Потом я лежал, простертый, подобно бездыханному трупу, на носилках, а Прокоп и Фрисландер осторожно выносили меня вон...

ЯВЬ

Когда мы поднимались по лестнице, Звак обогнал нас, и вот уже сверху доносятся встревоженные голоса - тонкий, срывающийся от волнения Мириам, дочери архивариуса Гиллеля, и глухой, охрипший от быстрой ходьбы старого кукольника.

Слишком слабый, чтобы прислушиваться, о чем они там говорили - да и что толку, ведь смысл даже тех немногих слов, которые более или менее отчетливо долетали до моих ушей, ускользал от меня, - я скорее угадывал то, что сбивчиво объяснял Звак, явно пытавшийся успокоить не на шутку обеспокоенную девушку: мол, ничего особенного, нервный приступ, необходима первая помощь, о которой они и пришли просить, нужно, по крайней мере, привести его в сознание...

И хотя я по-прежнему не мог пошевелить ни рукой ни ногой, а невидимые персты всё еще мертвой хваткой сжимали язык, голова моя, несмотря ни на что, работала ясно и четко да и ощущение кошмара как будто исчезло.
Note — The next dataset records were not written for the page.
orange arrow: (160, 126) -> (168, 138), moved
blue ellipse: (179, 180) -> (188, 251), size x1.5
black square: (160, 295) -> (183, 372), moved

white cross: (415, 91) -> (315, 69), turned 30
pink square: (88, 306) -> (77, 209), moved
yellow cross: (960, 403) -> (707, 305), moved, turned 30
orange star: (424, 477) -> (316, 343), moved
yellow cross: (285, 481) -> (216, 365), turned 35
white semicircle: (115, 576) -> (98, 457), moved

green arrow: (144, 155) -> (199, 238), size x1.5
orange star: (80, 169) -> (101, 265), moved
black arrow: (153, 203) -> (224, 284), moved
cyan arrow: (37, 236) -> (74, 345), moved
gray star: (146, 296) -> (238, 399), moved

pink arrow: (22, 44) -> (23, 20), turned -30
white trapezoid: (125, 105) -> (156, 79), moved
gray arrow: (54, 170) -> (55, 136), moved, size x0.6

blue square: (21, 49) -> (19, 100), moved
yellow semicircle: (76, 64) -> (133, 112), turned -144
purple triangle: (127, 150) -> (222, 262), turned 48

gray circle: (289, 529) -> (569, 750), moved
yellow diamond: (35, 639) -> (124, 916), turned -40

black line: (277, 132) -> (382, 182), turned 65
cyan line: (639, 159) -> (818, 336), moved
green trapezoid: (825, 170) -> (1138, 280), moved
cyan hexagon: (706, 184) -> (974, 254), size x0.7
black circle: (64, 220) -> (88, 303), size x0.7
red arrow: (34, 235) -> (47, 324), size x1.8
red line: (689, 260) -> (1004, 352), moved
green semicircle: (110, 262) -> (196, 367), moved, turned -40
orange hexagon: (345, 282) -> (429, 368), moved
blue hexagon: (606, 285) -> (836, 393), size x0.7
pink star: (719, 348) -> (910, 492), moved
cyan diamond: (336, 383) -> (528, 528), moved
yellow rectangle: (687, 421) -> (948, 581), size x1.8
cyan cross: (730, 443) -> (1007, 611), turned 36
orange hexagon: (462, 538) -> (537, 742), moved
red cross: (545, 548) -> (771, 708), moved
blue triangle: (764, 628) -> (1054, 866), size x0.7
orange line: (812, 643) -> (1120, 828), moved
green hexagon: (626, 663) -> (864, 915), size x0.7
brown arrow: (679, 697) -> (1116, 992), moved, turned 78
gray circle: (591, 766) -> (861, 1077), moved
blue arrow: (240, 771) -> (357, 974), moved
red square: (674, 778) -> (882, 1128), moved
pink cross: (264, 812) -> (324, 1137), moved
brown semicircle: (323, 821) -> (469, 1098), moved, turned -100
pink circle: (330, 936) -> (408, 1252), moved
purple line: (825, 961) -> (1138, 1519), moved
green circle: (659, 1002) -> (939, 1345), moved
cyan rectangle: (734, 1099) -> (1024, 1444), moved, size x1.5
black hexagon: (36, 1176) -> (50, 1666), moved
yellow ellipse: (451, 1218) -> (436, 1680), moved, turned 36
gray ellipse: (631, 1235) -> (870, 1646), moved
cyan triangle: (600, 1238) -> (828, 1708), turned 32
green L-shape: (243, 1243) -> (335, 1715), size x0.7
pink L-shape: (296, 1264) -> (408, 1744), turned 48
Полностью отдавая себе отчет в том, где нахожусь и что со мной происходит, я не видел ничего особенного в том, что меня, словно покойника, внесли на носилках в комнату Шемаи Гиллеля и - оставили одного.

Умиротворенный, лежал я и, глядя в потолок, наслаждался тем тихим, ласковым и каким-то домашним покоем, которым было преисполнено все мое существо, - такое чувство, наверное, бывает, когда после долгих лет, проведенных на чужбине, возвращаешься наконец домой, на родину...

В помещении было сумрачно, расплывчатые очертания крестообразных оконных рам выделялись на фоне мутноватой предрассветной мглы, которая туманной пеленой окутывала спящий переулок.

Вошел Гиллель, и... и странно: в руках он держал традиционную еврейскую менору, возжигаемую лишь по субботам, а его обращенное ко мне приветствие было произнесено таким будничным тоном, как будто моего прихода здесь уже

давным-давно ожидали, однако - вот уж действительно странно! - ни то ни другое меня нисколько не удивило, напротив, все казалось каким-то естественным, само собой разумеющимся и даже... привычным...

Наблюдая, как архивариус ходил по комнате, неспешно поправлял какие-то предметы, стоящие на комоде, зажигал еще один светильник - тоже праздничную семирожковую лампу! - мне вдруг бросились в глаза те особенности во внешности этого человека, которые я почему-то никогда раньше не замечал, хотя много лет живу в этом доме и встречаюсь с Гиллелем на лестнице никак не менее трех-четырех раз в неделю.